I push back my shoulders and start rifling through the clothes folded and stacked so neatly inside Bastian’s closet. My eyes keep drifting over to the stack of vests and boxers nearby. Are those silk?
My hand encounters something warm, thick, and soft. I pull it out, smiling when it unfolds into a large hoodie.
Gotcha.
Professor Rooke isn’t brawny, but he sure is tall. He’s got at least a foot on me. So I guess he has to buy larger sizes .
I hold the hoodie up against me.
It reaches almost to my knees.
Well, I already know I don’t stand a hope in hell of getting into— fitting into —his pants. This will have to do.
It’s definitely warm, and dry, and since my sundress is plastered to my frame, it’s a hell of a lot less scandalous. I hear the faint sound of the coffee machine percolating in the kitchen, and hesitate before letting myself into his bathroom.
Fuck, it’s gorgeous.
Slate slabs, dark gray and rough enough to avoid slippage, but still smooth. The shower takes up the entire width of the back wall, with a small bench inside. Jets on the side, which I assume can turn it into a small steam room.
There’s a tub on one side, a double-sink vanity on the other. A small table used exclusively to store towels, it seems.
Weird that he has two sinks when he’s so obviously single.
Guess it’s just as strange that he has a king sized bed.
God, I need to stop fucking judging.
I shut the door and take one of the dark gray towels from the table.
Peeling off my dress, I hesitate, and then take off my undies too.
Everything’s wet. My feet are coated in mud. My hair is hanging in wet ribbons around my neck.
I make the mistake of looking at myself in the mirror. My eyes lock onto the scratch marks on my thigh. The bruise on one hip. Reluctantly, I turn, my jaw tightening at the scratch marks over my upper back where the tree bark scraped my skin.
…I know who you’re protecting…
Is this why I came here? To tell Bastian that the green-eyed boy in his class hates me, and it’s all my fault? That I drove him to it, and everything he does to me is not only deserved, but way overdue?

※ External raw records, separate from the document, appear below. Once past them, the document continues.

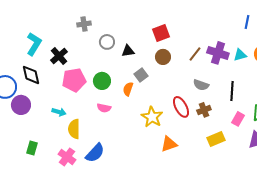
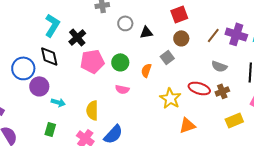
gray square: (141, 75) -> (167, 57), moved
red ellipse: (181, 107) -> (199, 88), turned -45
cyan arrow: (59, 112) -> (58, 102), moved

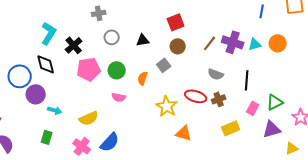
gray circle: (125, 23) -> (112, 37), moved
yellow semicircle: (92, 110) -> (89, 118), turned -114
orange triangle: (187, 125) -> (184, 133), turned 36

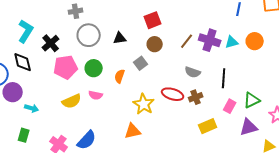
gray circle: (112, 37) -> (89, 35), size x1.5
yellow semicircle: (89, 118) -> (72, 101), moved
orange triangle: (184, 133) -> (133, 131), moved, turned -30

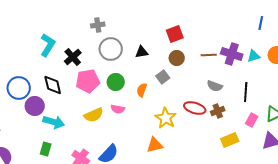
brown line: (187, 41) -> (209, 55), turned 49
black diamond: (23, 62) -> (53, 85), moved
cyan arrow: (32, 108) -> (54, 122), size x1.5

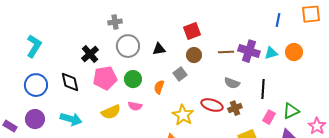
cyan L-shape: (48, 45) -> (34, 46), moved
purple circle: (35, 106) -> (35, 119), moved

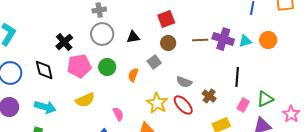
gray cross: (115, 22) -> (99, 10), moved
gray semicircle: (232, 83) -> (184, 82), moved
red ellipse: (212, 105) -> (183, 105), moved, turned 30
pink semicircle: (135, 106) -> (118, 114), moved, turned -128
brown cross: (235, 108) -> (209, 96), turned -32

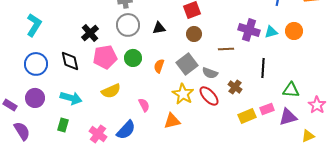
brown line: (200, 40) -> (226, 49), moved
gray square: (154, 62) -> (187, 64), moved, size x1.5
green triangle: (265, 99) -> (291, 90), turned 30
pink rectangle: (243, 105) -> (267, 109), moved, turned 40

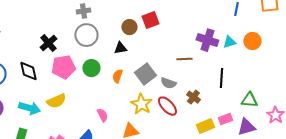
black triangle: (159, 28) -> (120, 48), moved
brown circle: (194, 34) -> (129, 27), moved
yellow semicircle: (111, 91) -> (56, 101), moved

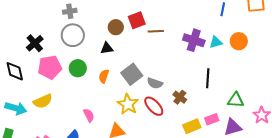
brown line: (184, 59) -> (156, 31), moved

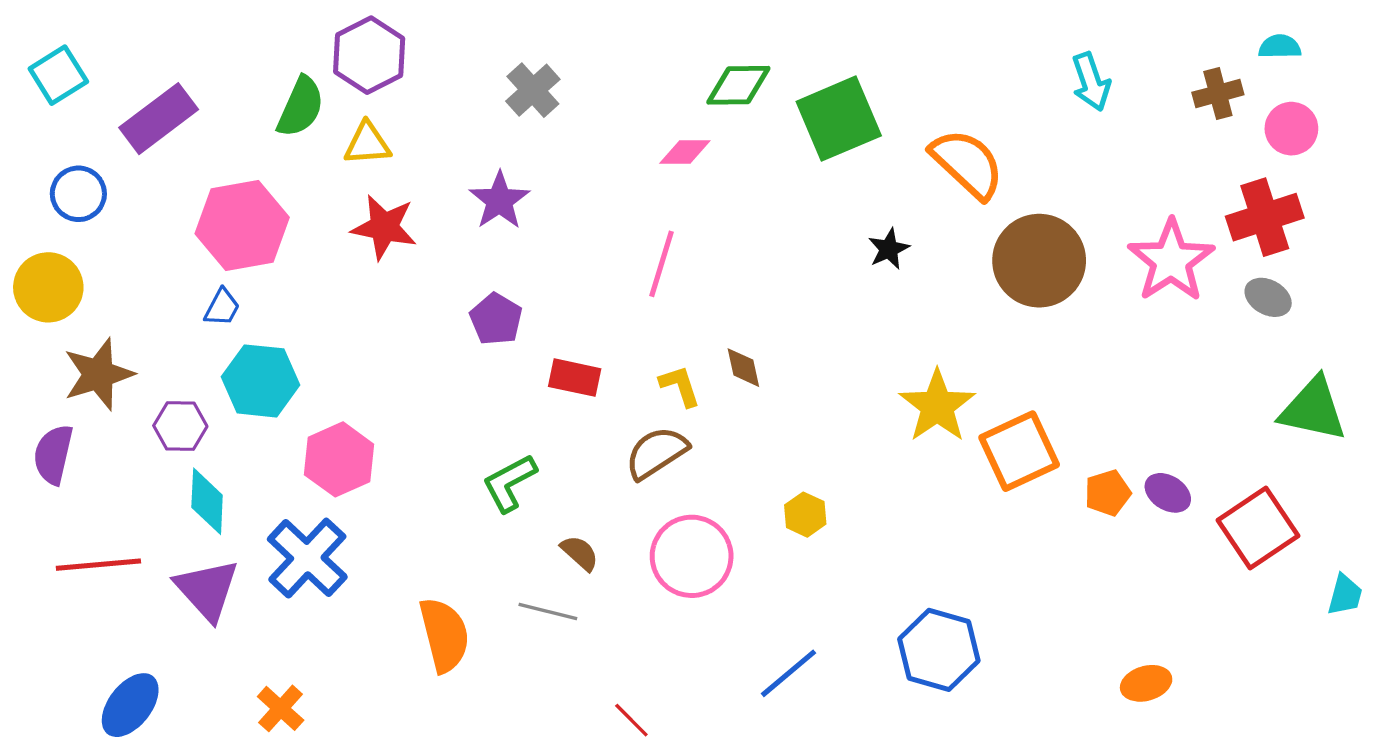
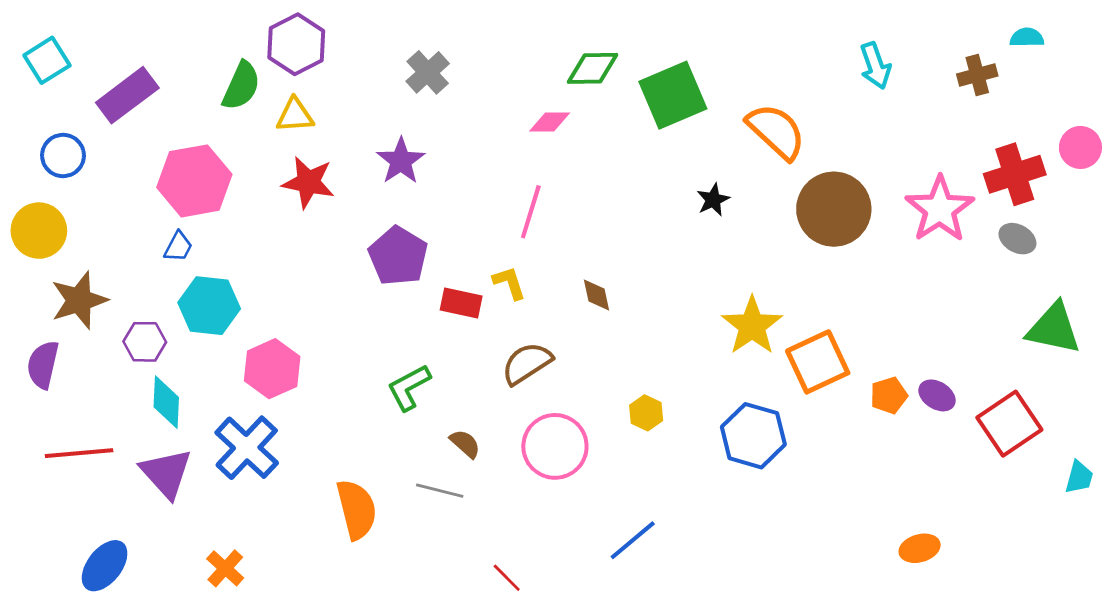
pink circle: (1291, 129) -> (1080, 147), moved
purple pentagon: (496, 319) -> (398, 256), size x1.4
yellow L-shape: (680, 386) -> (509, 283), moved
blue hexagon: (939, 650) -> (753, 436), moved

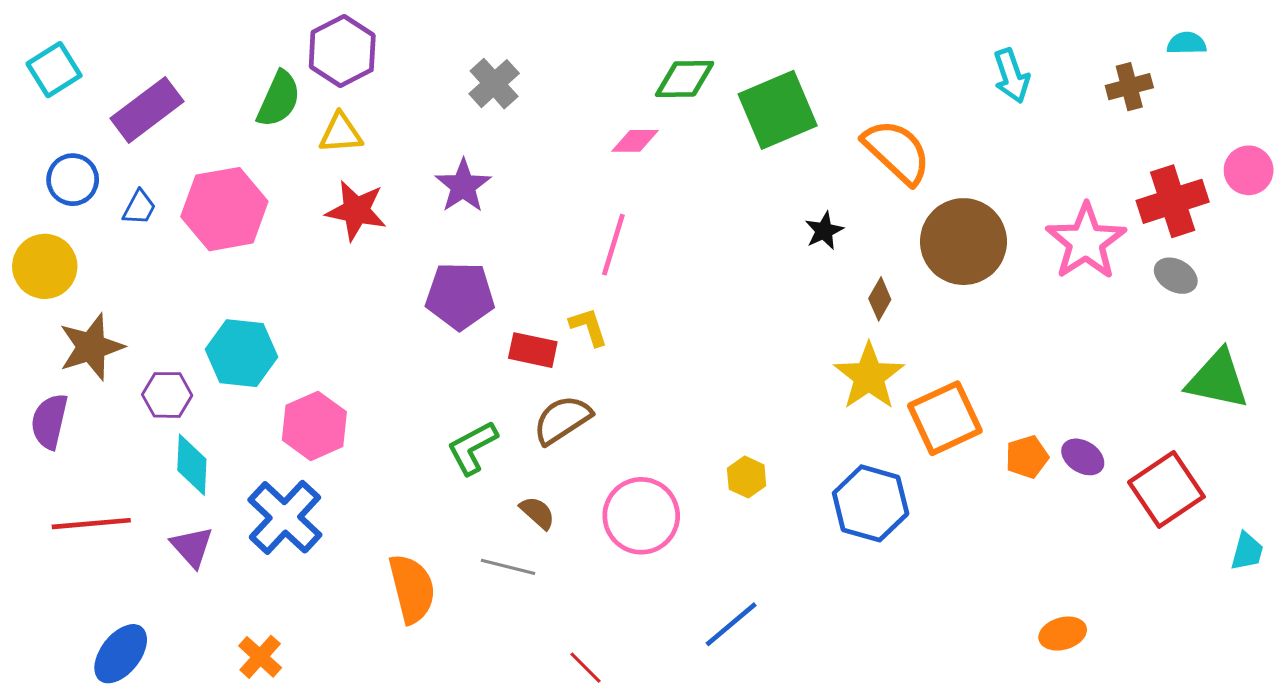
blue trapezoid: (178, 247) -> (139, 207), moved
purple pentagon: (398, 256) -> (460, 296), turned -30
brown diamond: (597, 295) -> (880, 299), moved, turned 42
brown semicircle: (527, 363) -> (562, 420), moved
purple triangle: (166, 473) -> (192, 547), size x0.7

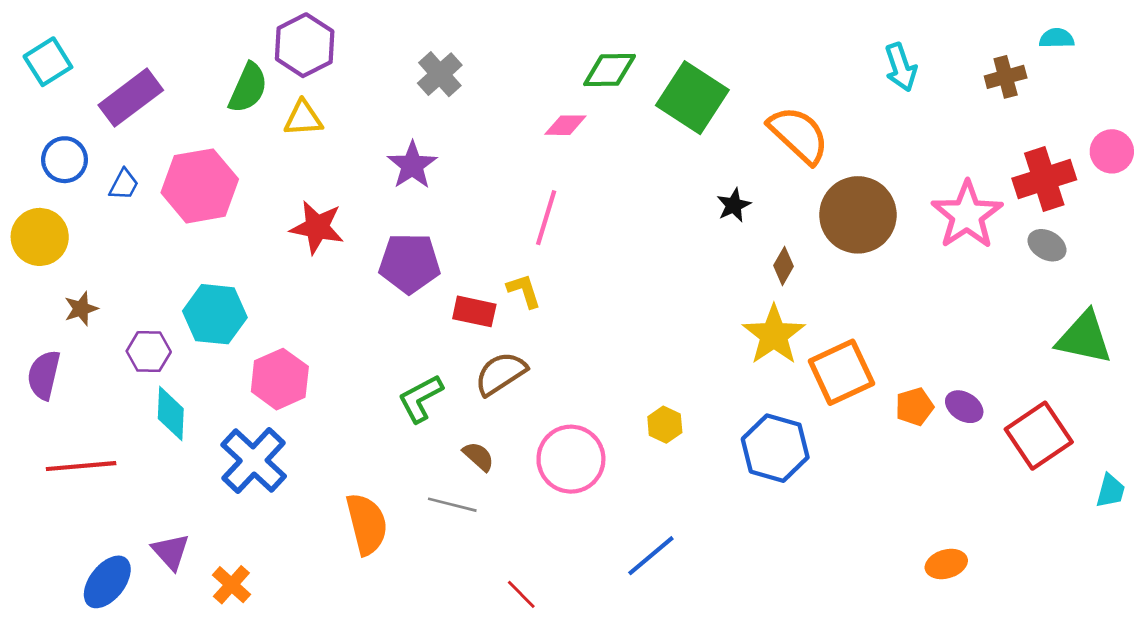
green square: (778, 110) -> (692, 98), turned -34
red star: (356, 211) -> (317, 227), moved
brown star: (91, 347) -> (81, 309), size x0.6
purple triangle: (192, 547) -> (171, 552), moved

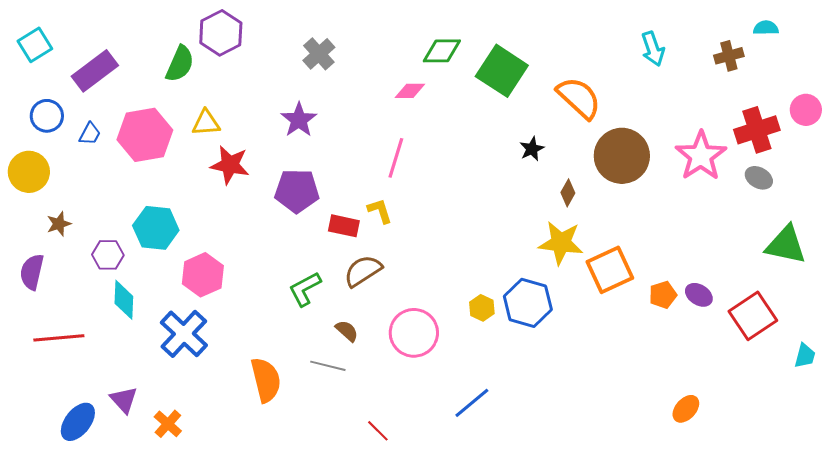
yellow triangle: (303, 118) -> (206, 123), moved
yellow star: (774, 335) -> (561, 243), turned -30
blue hexagon: (775, 448) -> (528, 303), moved
orange ellipse: (946, 564) -> (686, 409), turned -32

Tears well up in my eyes, but I blink them back with furious determination .
Stepping into the shower, I turn on the faucet and crank the heat until steam billows.
No more running.
No more hiding.
I’m sick of standing at the edge of the cliff and never having the nerve to jump.
I came here for a reason, and if that’s confessing my sins to Bastian, then at least I’m going to have one hell of a good shower before the guillotine falls.